* [Assignment]
Repeat the records. Match each character exactly.

* [Data for this task]
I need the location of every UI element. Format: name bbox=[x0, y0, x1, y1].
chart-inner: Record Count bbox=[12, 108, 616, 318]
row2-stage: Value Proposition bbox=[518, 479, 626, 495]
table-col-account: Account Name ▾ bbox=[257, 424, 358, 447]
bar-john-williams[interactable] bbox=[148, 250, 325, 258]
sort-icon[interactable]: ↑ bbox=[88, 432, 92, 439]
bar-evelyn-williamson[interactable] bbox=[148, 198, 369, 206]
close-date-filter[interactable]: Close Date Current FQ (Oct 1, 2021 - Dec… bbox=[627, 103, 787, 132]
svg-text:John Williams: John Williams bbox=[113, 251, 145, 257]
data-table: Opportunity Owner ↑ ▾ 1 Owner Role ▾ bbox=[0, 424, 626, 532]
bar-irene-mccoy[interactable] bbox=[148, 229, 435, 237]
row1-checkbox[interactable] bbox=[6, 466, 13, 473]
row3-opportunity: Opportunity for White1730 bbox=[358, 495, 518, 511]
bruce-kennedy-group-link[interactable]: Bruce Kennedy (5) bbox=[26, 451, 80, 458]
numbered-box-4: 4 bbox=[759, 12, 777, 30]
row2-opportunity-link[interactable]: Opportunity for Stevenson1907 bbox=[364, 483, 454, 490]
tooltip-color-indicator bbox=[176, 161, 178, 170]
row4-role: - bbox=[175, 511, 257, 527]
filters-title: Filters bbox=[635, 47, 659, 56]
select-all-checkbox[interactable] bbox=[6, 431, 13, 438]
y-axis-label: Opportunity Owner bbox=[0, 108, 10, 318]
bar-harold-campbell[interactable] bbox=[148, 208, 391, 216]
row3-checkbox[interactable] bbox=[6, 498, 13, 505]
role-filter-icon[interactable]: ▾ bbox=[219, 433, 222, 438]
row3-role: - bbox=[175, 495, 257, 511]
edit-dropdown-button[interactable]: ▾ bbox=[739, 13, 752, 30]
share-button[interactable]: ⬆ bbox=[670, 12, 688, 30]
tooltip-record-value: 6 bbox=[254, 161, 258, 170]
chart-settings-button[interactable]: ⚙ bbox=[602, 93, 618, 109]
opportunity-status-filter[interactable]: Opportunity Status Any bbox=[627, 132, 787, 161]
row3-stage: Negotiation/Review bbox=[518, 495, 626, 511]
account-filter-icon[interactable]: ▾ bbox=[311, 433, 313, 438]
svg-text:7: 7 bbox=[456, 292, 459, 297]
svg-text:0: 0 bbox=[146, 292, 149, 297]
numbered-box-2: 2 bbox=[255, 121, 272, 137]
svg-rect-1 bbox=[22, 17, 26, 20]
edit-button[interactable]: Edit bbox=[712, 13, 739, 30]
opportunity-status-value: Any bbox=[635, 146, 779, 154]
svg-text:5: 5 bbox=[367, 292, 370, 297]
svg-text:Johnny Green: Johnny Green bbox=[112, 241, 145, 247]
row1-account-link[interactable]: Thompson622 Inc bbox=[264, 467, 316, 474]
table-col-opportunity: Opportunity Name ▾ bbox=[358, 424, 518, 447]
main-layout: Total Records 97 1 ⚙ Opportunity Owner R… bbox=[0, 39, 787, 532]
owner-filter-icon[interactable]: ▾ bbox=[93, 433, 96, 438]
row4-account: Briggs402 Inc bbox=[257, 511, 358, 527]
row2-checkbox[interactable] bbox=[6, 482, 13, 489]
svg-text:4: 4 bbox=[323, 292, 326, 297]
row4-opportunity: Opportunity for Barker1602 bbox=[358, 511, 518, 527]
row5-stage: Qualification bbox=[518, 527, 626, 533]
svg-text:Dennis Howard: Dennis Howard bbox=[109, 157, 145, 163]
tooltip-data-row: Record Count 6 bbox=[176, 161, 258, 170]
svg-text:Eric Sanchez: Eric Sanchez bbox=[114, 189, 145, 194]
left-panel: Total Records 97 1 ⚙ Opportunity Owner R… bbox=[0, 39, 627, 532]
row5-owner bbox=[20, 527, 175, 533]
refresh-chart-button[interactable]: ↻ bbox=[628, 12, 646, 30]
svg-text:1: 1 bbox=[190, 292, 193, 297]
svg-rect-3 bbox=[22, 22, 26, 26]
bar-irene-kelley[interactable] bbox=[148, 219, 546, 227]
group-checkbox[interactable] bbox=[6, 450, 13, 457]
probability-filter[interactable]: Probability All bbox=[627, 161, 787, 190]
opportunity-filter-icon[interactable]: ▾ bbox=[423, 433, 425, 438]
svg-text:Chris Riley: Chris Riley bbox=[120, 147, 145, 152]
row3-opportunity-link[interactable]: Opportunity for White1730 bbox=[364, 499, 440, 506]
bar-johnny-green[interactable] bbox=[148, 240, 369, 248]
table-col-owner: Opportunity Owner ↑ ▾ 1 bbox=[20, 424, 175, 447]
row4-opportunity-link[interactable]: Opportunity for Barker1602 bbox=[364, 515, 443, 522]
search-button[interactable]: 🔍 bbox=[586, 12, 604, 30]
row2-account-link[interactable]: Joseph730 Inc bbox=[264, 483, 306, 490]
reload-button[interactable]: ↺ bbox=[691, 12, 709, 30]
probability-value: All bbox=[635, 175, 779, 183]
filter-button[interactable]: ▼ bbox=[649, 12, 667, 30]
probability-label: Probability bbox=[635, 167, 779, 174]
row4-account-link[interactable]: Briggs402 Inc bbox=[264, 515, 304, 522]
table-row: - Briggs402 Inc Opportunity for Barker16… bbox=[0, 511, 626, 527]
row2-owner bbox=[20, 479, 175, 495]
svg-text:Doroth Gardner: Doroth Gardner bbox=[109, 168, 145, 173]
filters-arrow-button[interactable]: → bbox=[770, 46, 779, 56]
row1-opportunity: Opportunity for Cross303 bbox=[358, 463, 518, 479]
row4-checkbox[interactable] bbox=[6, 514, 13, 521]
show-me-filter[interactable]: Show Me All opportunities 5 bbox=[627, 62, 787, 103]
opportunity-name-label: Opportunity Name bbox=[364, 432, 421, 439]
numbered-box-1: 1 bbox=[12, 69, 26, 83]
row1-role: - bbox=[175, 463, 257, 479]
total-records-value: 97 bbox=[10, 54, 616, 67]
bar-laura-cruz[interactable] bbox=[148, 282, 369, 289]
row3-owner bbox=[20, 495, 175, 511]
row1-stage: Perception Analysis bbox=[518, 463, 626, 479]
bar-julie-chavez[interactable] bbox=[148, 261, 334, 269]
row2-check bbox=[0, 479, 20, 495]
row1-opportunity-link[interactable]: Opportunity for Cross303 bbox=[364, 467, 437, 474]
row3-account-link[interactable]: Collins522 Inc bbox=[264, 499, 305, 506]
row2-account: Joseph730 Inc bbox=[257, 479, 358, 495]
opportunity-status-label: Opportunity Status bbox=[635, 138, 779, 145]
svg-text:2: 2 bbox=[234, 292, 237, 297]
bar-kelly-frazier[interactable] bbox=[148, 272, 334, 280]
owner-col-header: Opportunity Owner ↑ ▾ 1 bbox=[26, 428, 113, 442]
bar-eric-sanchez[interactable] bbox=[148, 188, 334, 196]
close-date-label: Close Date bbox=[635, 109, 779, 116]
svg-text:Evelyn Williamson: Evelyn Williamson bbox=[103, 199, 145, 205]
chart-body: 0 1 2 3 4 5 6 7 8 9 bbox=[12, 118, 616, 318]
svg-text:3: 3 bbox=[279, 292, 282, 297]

* [Written response]
I need the location of every UI element. Format: name bbox=[x0, y0, x1, y1].
chart-inner: Record Count bbox=[12, 108, 616, 318]
row2-stage: Value Proposition bbox=[518, 479, 626, 495]
table-col-account: Account Name ▾ bbox=[257, 424, 358, 447]
bar-john-williams[interactable] bbox=[148, 250, 325, 258]
sort-icon[interactable]: ↑ bbox=[88, 432, 92, 439]
bar-evelyn-williamson[interactable] bbox=[148, 198, 369, 206]
close-date-filter[interactable]: Close Date Current FQ (Oct 1, 2021 - Dec… bbox=[627, 103, 787, 132]
svg-text:John Williams: John Williams bbox=[113, 251, 145, 257]
data-table: Opportunity Owner ↑ ▾ 1 Owner Role ▾ bbox=[0, 424, 626, 532]
bar-irene-mccoy[interactable] bbox=[148, 229, 435, 237]
row1-checkbox[interactable] bbox=[6, 466, 13, 473]
row3-opportunity: Opportunity for White1730 bbox=[358, 495, 518, 511]
bruce-kennedy-group-link[interactable]: Bruce Kennedy (5) bbox=[26, 451, 80, 458]
numbered-box-4: 4 bbox=[759, 12, 777, 30]
row2-opportunity-link[interactable]: Opportunity for Stevenson1907 bbox=[364, 483, 454, 490]
tooltip-color-indicator bbox=[176, 161, 178, 170]
row4-role: - bbox=[175, 511, 257, 527]
filters-title: Filters bbox=[635, 47, 659, 56]
select-all-checkbox[interactable] bbox=[6, 431, 13, 438]
y-axis-label: Opportunity Owner bbox=[0, 108, 10, 318]
bar-harold-campbell[interactable] bbox=[148, 208, 391, 216]
row3-checkbox[interactable] bbox=[6, 498, 13, 505]
role-filter-icon[interactable]: ▾ bbox=[219, 433, 222, 438]
row3-role: - bbox=[175, 495, 257, 511]
edit-dropdown-button[interactable]: ▾ bbox=[739, 13, 752, 30]
share-button[interactable]: ⬆ bbox=[670, 12, 688, 30]
tooltip-record-value: 6 bbox=[254, 161, 258, 170]
chart-settings-button[interactable]: ⚙ bbox=[602, 93, 618, 109]
opportunity-status-filter[interactable]: Opportunity Status Any bbox=[627, 132, 787, 161]
row3-stage: Negotiation/Review bbox=[518, 495, 626, 511]
account-filter-icon[interactable]: ▾ bbox=[311, 433, 313, 438]
svg-text:7: 7 bbox=[456, 292, 459, 297]
svg-text:0: 0 bbox=[146, 292, 149, 297]
numbered-box-2: 2 bbox=[255, 121, 272, 137]
svg-rect-1 bbox=[22, 17, 26, 20]
edit-button[interactable]: Edit bbox=[712, 13, 739, 30]
opportunity-status-value: Any bbox=[635, 146, 779, 154]
svg-text:5: 5 bbox=[367, 292, 370, 297]
svg-text:Johnny Green: Johnny Green bbox=[112, 241, 145, 247]
row1-account-link[interactable]: Thompson622 Inc bbox=[264, 467, 316, 474]
table-col-opportunity: Opportunity Name ▾ bbox=[358, 424, 518, 447]
main-layout: Total Records 97 1 ⚙ Opportunity Owner R… bbox=[0, 39, 787, 532]
owner-filter-icon[interactable]: ▾ bbox=[93, 433, 96, 438]
row4-account: Briggs402 Inc bbox=[257, 511, 358, 527]
row2-checkbox[interactable] bbox=[6, 482, 13, 489]
svg-text:4: 4 bbox=[323, 292, 326, 297]
row4-opportunity: Opportunity for Barker1602 bbox=[358, 511, 518, 527]
row5-stage: Qualification bbox=[518, 527, 626, 533]
svg-text:Dennis Howard: Dennis Howard bbox=[109, 157, 145, 163]
tooltip-data-row: Record Count 6 bbox=[176, 161, 258, 170]
svg-text:Eric Sanchez: Eric Sanchez bbox=[114, 189, 145, 194]
left-panel: Total Records 97 1 ⚙ Opportunity Owner R… bbox=[0, 39, 627, 532]
row5-owner bbox=[20, 527, 175, 533]
refresh-chart-button[interactable]: ↻ bbox=[628, 12, 646, 30]
svg-text:1: 1 bbox=[190, 292, 193, 297]
svg-rect-3 bbox=[22, 22, 26, 26]
bar-irene-kelley[interactable] bbox=[148, 219, 546, 227]
group-checkbox[interactable] bbox=[6, 450, 13, 457]
probability-filter[interactable]: Probability All bbox=[627, 161, 787, 190]
opportunity-filter-icon[interactable]: ▾ bbox=[423, 433, 425, 438]
svg-text:Chris Riley: Chris Riley bbox=[120, 147, 145, 152]
row3-opportunity-link[interactable]: Opportunity for White1730 bbox=[364, 499, 440, 506]
bar-johnny-green[interactable] bbox=[148, 240, 369, 248]
table-col-owner: Opportunity Owner ↑ ▾ 1 bbox=[20, 424, 175, 447]
row4-opportunity-link[interactable]: Opportunity for Barker1602 bbox=[364, 515, 443, 522]
search-button[interactable]: 🔍 bbox=[586, 12, 604, 30]
row2-account-link[interactable]: Joseph730 Inc bbox=[264, 483, 306, 490]
reload-button[interactable]: ↺ bbox=[691, 12, 709, 30]
probability-value: All bbox=[635, 175, 779, 183]
filter-button[interactable]: ▼ bbox=[649, 12, 667, 30]
probability-label: Probability bbox=[635, 167, 779, 174]
row4-account-link[interactable]: Briggs402 Inc bbox=[264, 515, 304, 522]
table-row: - Briggs402 Inc Opportunity for Barker16… bbox=[0, 511, 626, 527]
row2-owner bbox=[20, 479, 175, 495]
svg-text:Doroth Gardner: Doroth Gardner bbox=[109, 168, 145, 173]
filters-arrow-button[interactable]: → bbox=[770, 46, 779, 56]
row1-opportunity: Opportunity for Cross303 bbox=[358, 463, 518, 479]
row4-checkbox[interactable] bbox=[6, 514, 13, 521]
show-me-filter[interactable]: Show Me All opportunities 5 bbox=[627, 62, 787, 103]
opportunity-name-label: Opportunity Name bbox=[364, 432, 421, 439]
numbered-box-1: 1 bbox=[12, 69, 26, 83]
row1-role: - bbox=[175, 463, 257, 479]
total-records-value: 97 bbox=[10, 54, 616, 67]
bar-laura-cruz[interactable] bbox=[148, 282, 369, 289]
row3-owner bbox=[20, 495, 175, 511]
row1-stage: Perception Analysis bbox=[518, 463, 626, 479]
bar-julie-chavez[interactable] bbox=[148, 261, 334, 269]
row2-check bbox=[0, 479, 20, 495]
row1-opportunity-link[interactable]: Opportunity for Cross303 bbox=[364, 467, 437, 474]
row3-account-link[interactable]: Collins522 Inc bbox=[264, 499, 305, 506]
row2-account: Joseph730 Inc bbox=[257, 479, 358, 495]
opportunity-status-label: Opportunity Status bbox=[635, 138, 779, 145]
svg-text:2: 2 bbox=[234, 292, 237, 297]
bar-kelly-frazier[interactable] bbox=[148, 272, 334, 280]
owner-col-header: Opportunity Owner ↑ ▾ 1 bbox=[26, 428, 113, 442]
bar-eric-sanchez[interactable] bbox=[148, 188, 334, 196]
close-date-label: Close Date bbox=[635, 109, 779, 116]
svg-text:Evelyn Williamson: Evelyn Williamson bbox=[103, 199, 145, 205]
chart-body: 0 1 2 3 4 5 6 7 8 9 bbox=[12, 118, 616, 318]
svg-text:3: 3 bbox=[279, 292, 282, 297]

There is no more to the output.